[Transcribed page contents]
◇ ◇ ◇ ◇ ◇
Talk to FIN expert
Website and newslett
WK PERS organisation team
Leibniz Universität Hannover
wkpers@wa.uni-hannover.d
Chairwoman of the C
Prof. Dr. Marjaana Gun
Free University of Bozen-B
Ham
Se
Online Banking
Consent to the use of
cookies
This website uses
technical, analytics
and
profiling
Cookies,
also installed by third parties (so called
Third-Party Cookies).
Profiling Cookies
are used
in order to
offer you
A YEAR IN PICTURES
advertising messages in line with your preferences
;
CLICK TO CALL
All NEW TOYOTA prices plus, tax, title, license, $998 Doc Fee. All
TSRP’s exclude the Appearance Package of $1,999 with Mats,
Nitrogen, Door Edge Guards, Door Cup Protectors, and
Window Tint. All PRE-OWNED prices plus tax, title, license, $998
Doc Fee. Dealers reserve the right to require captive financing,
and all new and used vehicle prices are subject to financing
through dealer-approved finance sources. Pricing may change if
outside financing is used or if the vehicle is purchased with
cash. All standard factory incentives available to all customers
◇ ◇ ◇ ◇ ◇
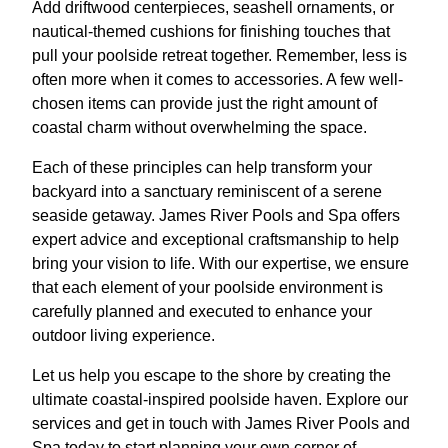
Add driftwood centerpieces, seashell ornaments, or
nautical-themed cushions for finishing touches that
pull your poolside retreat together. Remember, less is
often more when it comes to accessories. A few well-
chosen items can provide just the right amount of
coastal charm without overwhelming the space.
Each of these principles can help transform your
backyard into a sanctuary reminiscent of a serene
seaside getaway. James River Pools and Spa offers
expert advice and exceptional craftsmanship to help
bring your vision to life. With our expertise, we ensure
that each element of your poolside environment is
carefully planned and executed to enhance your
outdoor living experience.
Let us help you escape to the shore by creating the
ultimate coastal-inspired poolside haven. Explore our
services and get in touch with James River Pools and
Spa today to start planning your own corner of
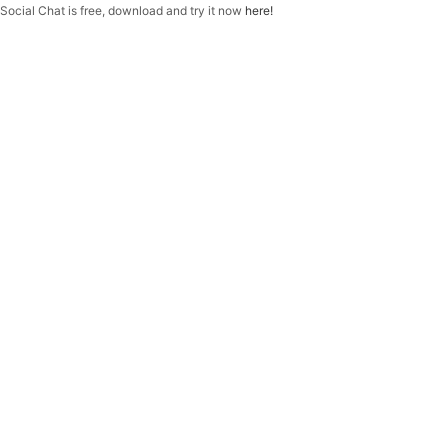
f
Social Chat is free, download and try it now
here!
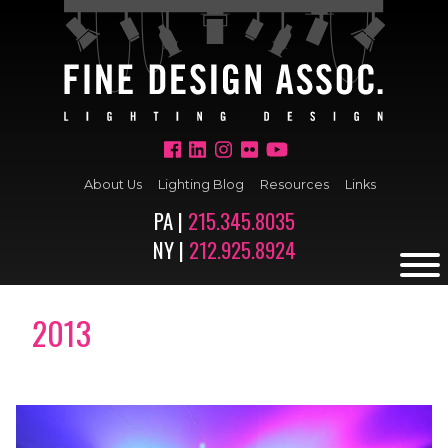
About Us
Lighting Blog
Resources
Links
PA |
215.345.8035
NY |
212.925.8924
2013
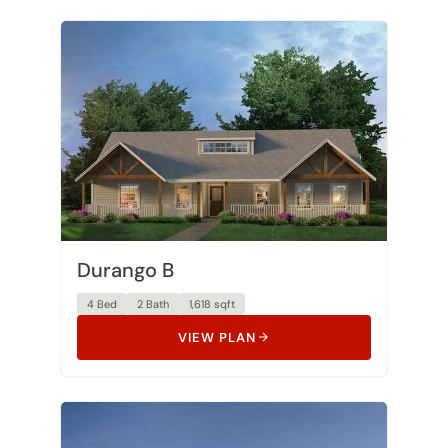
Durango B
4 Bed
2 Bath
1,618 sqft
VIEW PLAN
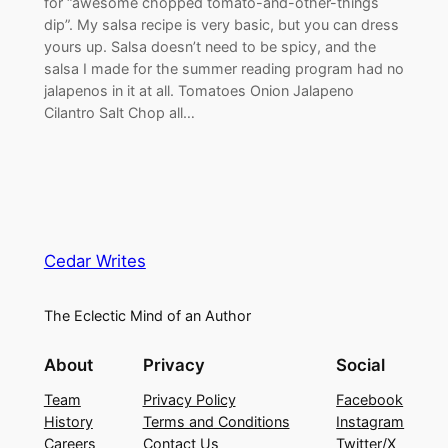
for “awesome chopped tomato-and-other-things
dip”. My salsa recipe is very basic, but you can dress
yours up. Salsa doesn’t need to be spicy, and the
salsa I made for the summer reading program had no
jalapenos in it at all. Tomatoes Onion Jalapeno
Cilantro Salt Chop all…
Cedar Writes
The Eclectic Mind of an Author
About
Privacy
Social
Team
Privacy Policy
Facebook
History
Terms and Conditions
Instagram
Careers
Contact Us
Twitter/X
◇ ◇ ◇ ◇ ◇
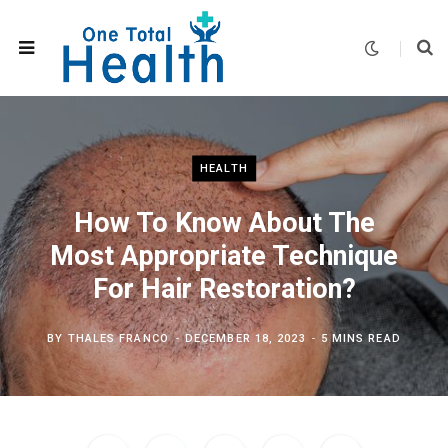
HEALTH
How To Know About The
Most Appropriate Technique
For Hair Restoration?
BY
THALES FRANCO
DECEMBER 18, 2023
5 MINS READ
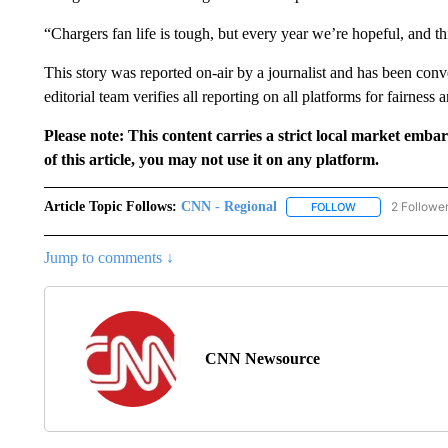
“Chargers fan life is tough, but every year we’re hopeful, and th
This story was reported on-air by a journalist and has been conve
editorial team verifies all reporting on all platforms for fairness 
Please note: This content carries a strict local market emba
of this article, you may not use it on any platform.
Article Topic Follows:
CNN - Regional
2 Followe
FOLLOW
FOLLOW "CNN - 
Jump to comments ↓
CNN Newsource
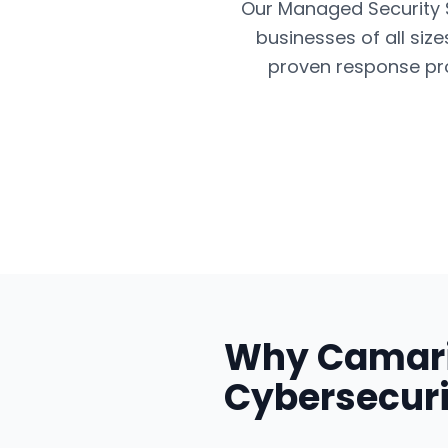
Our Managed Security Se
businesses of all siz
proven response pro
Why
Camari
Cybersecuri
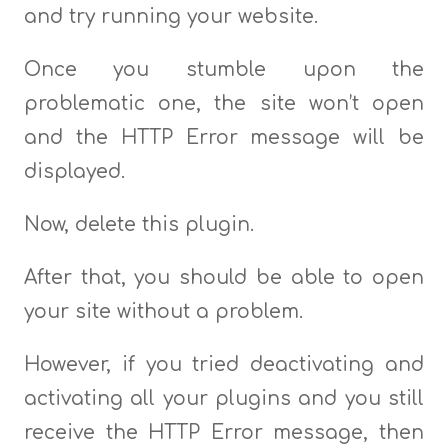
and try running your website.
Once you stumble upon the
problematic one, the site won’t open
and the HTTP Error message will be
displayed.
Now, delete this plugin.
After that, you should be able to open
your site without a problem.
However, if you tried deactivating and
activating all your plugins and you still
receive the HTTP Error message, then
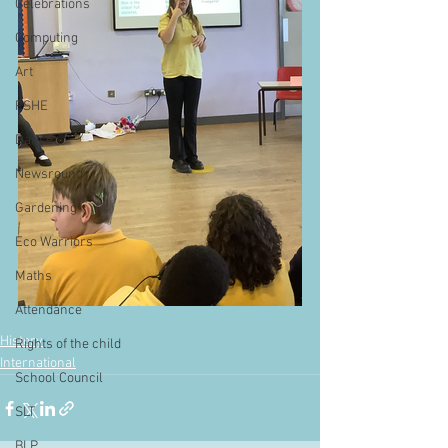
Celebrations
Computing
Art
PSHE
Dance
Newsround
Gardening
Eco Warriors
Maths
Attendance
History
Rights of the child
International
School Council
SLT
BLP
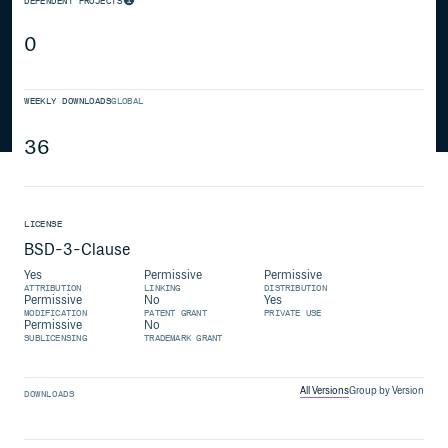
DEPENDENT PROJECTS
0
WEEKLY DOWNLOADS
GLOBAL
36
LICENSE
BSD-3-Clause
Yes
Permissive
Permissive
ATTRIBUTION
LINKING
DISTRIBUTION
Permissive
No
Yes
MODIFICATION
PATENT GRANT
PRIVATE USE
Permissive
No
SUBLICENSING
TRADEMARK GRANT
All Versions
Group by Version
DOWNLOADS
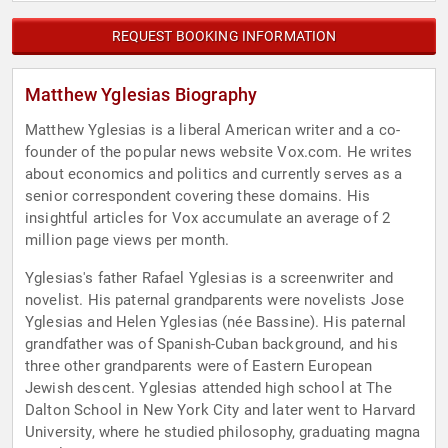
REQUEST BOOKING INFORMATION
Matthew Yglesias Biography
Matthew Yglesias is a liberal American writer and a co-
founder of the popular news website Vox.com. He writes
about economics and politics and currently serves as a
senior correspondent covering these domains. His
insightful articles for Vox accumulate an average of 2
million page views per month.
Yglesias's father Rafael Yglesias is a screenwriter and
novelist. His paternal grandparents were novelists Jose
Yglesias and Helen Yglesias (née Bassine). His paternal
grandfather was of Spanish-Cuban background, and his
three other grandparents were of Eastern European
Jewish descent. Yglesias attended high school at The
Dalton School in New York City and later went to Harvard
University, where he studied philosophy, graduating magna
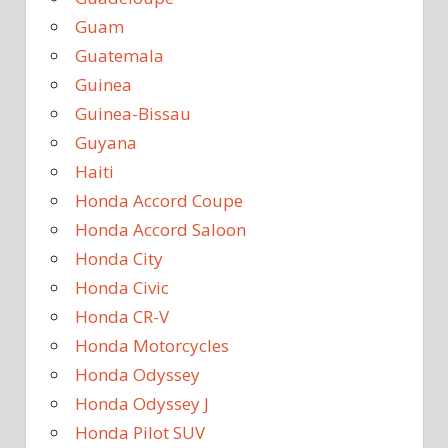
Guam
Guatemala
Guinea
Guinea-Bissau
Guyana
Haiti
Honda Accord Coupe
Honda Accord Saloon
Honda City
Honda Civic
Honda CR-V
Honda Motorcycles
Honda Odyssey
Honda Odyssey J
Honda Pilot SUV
◇ ◇ ◇ ◇ ◇
Could you output exactly the lines above, from the line with "BSD-3-Clause" up to and including the line with "Honda Pilot SUV", and nothing else, skipping the pictures?

- **ANSWER TO THIS EXERCISE**:
BSD-3-Clause
Yes
Permissive
Permissive
ATTRIBUTION
LINKING
DISTRIBUTION
Permissive
No
Yes
MODIFICATION
PATENT GRANT
PRIVATE USE
Permissive
No
SUBLICENSING
TRADEMARK GRANT
All Versions
Group by Version
DOWNLOADS
REQUEST BOOKING INFORMATION
Matthew Yglesias Biography
Matthew Yglesias is a liberal American writer and a co-
founder of the popular news website Vox.com. He writes
about economics and politics and currently serves as a
senior correspondent covering these domains. His
insightful articles for Vox accumulate an average of 2
million page views per month.
Yglesias's father Rafael Yglesias is a screenwriter and
novelist. His paternal grandparents were novelists Jose
Yglesias and Helen Yglesias (née Bassine). His paternal
grandfather was of Spanish-Cuban background, and his
three other grandparents were of Eastern European
Jewish descent. Yglesias attended high school at The
Dalton School in New York City and later went to Harvard
University, where he studied philosophy, graduating magna
Guam
Guatemala
Guinea
Guinea-Bissau
Guyana
Haiti
Honda Accord Coupe
Honda Accord Saloon
Honda City
Honda Civic
Honda CR-V
Honda Motorcycles
Honda Odyssey
Honda Odyssey J
Honda Pilot SUV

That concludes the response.